2016 Election Day in the U.S. was totally ruled by Twitter Live as far as social media is concerned. Even as Trump achieved a nail-biting victory to come out as the President-elect, Twitter saw its users posting up to 27,000 Tweets per minute as early as 11 am on Election Day 2016!
Twitter staff had an early day on Tuesday, running last-minute ads in an effort to promote the microblogging site as the “go-to” destination for election tracking, live updates and shared opinions.
Forget every other social media site on the planet. Neither Facebook nor SnapChat nor any other social network saw the kind of traffic volumes leading up to the elections. From the first debates in September until Trump finally crossed the critical 270 mark, Twitter saw more than one billion posts related to the elections.

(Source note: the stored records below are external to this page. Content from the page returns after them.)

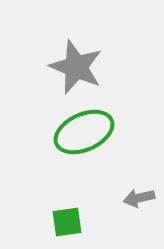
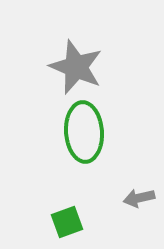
green ellipse: rotated 70 degrees counterclockwise
green square: rotated 12 degrees counterclockwise
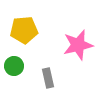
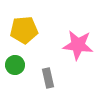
pink star: rotated 20 degrees clockwise
green circle: moved 1 px right, 1 px up
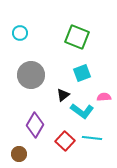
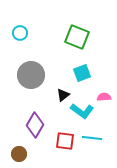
red square: rotated 36 degrees counterclockwise
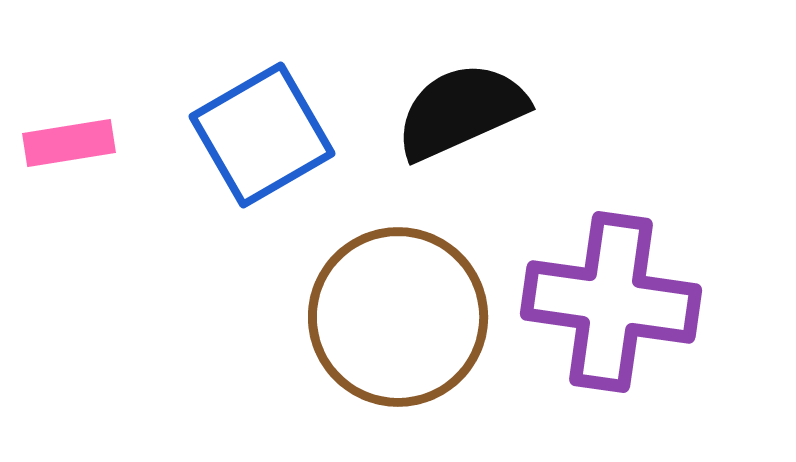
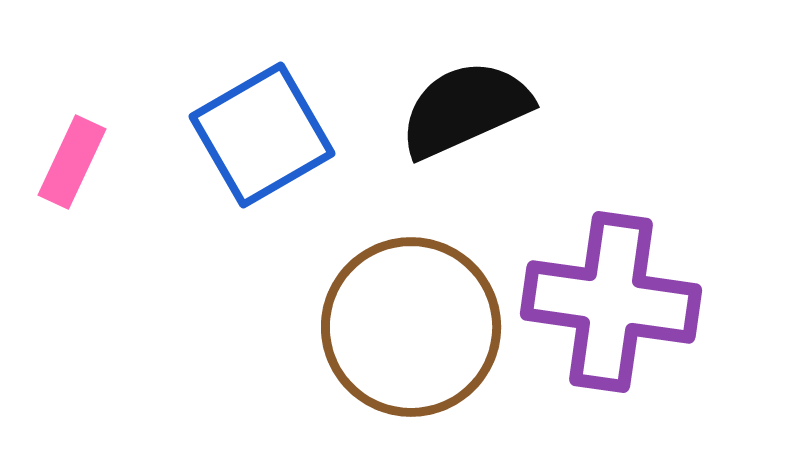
black semicircle: moved 4 px right, 2 px up
pink rectangle: moved 3 px right, 19 px down; rotated 56 degrees counterclockwise
brown circle: moved 13 px right, 10 px down
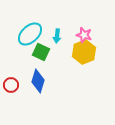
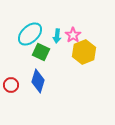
pink star: moved 11 px left; rotated 21 degrees clockwise
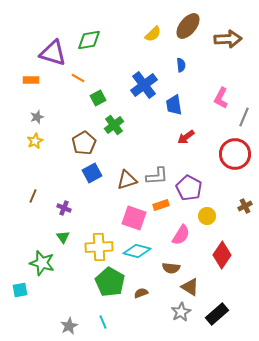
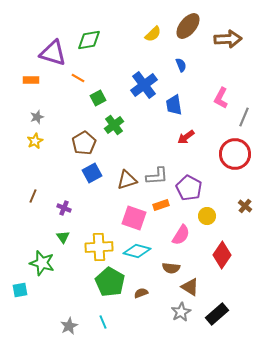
blue semicircle at (181, 65): rotated 16 degrees counterclockwise
brown cross at (245, 206): rotated 24 degrees counterclockwise
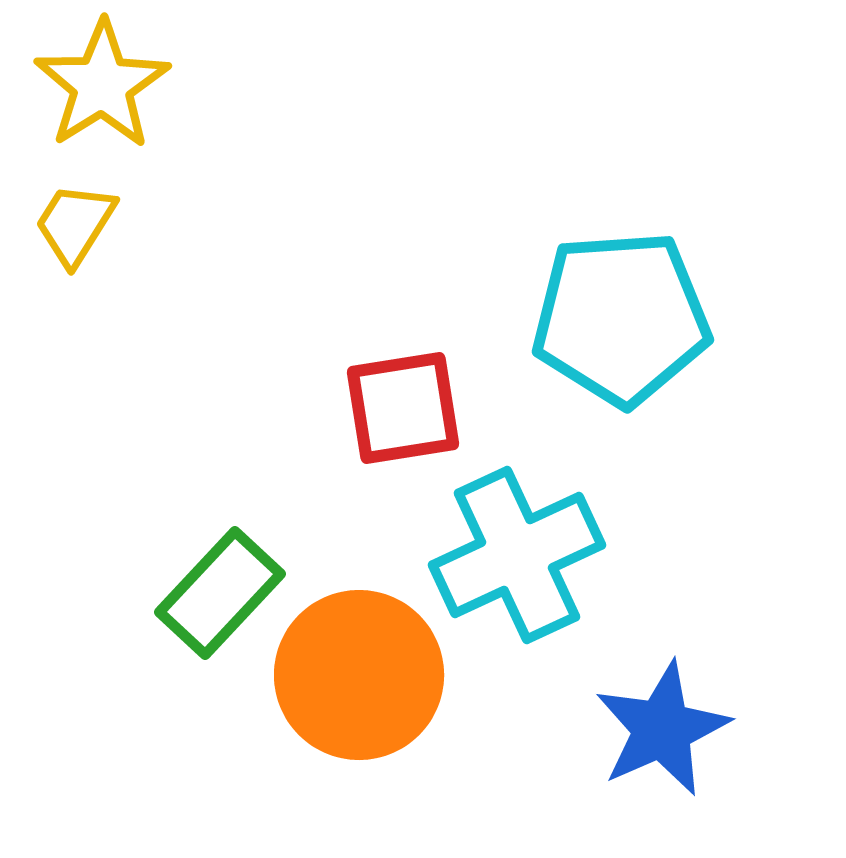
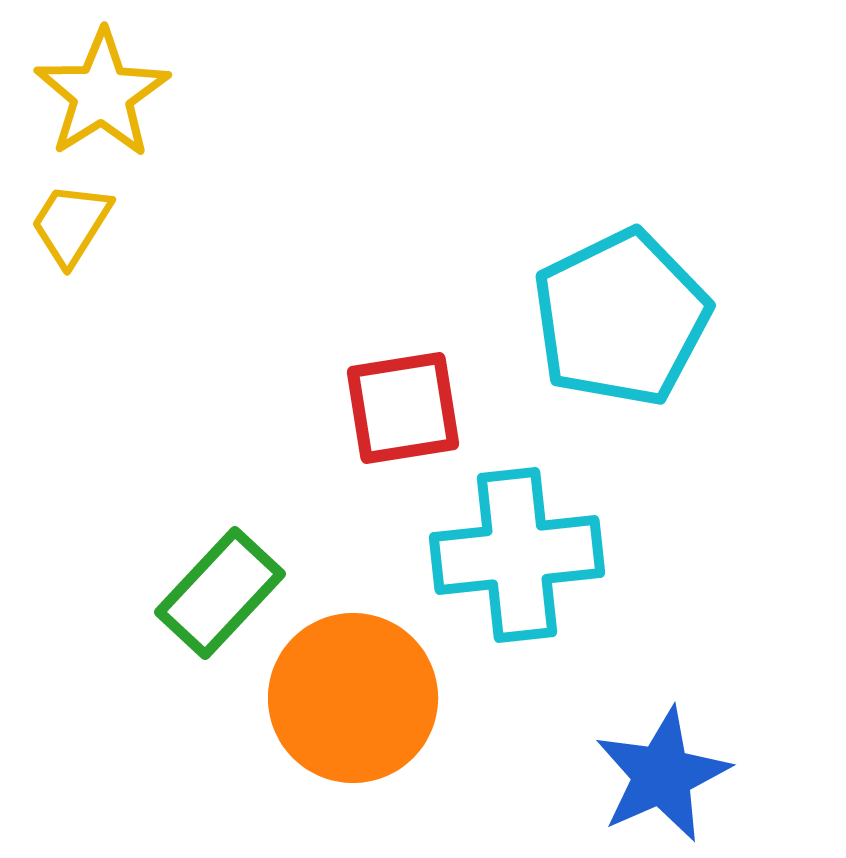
yellow star: moved 9 px down
yellow trapezoid: moved 4 px left
cyan pentagon: rotated 22 degrees counterclockwise
cyan cross: rotated 19 degrees clockwise
orange circle: moved 6 px left, 23 px down
blue star: moved 46 px down
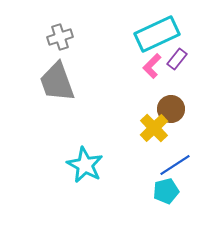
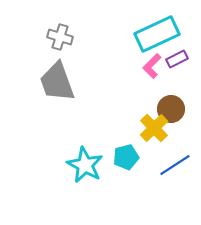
gray cross: rotated 35 degrees clockwise
purple rectangle: rotated 25 degrees clockwise
cyan pentagon: moved 40 px left, 34 px up
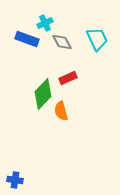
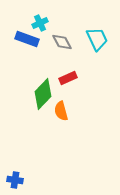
cyan cross: moved 5 px left
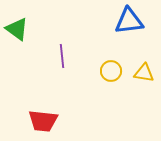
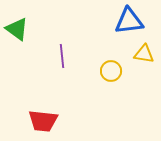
yellow triangle: moved 19 px up
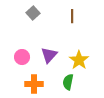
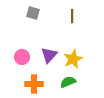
gray square: rotated 32 degrees counterclockwise
yellow star: moved 6 px left, 1 px up; rotated 12 degrees clockwise
green semicircle: rotated 56 degrees clockwise
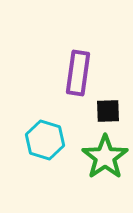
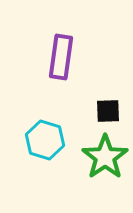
purple rectangle: moved 17 px left, 16 px up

If you thought Twitter was dead, think again! Even though their 317 million users form a much smaller group that Facebook’s 1.78 billion (as of the last reported quarter for both), Twitter has proved yet again.
What made this year even more significant for Twitter is that the future President of the United States, Donald Trump, is a frequent Twitter user and has been sending out breaking Tweets at all hours of the day and night right through his campaigning efforts.
But the real clincher is how several news websites embedded Twitter widgets and posts into their sites so their readers could get the latest scoop even before they were reported. These include the New York Times and TMZ, as well as several top news and entertainment sites.
The saddest part about this whole thing was that Twitter didn’t gain much in the form of attention to its own business. After rumors of a possible buyout fizzled out and Alphabet confirmed that it would not put in a bid for Twitter, the stock has been languishing and the company has been cutting off heads. Last month they announced a 9% reduction in manpower and stopped some key services such as Vine.
As for how much money they made off advertisements during the campaigning and election period, we’ll know that only after they post their next quarter’s earnings. Unfortunately, it doesn’t look like the stupendous success it had on election day will make much of a difference to the company’s future.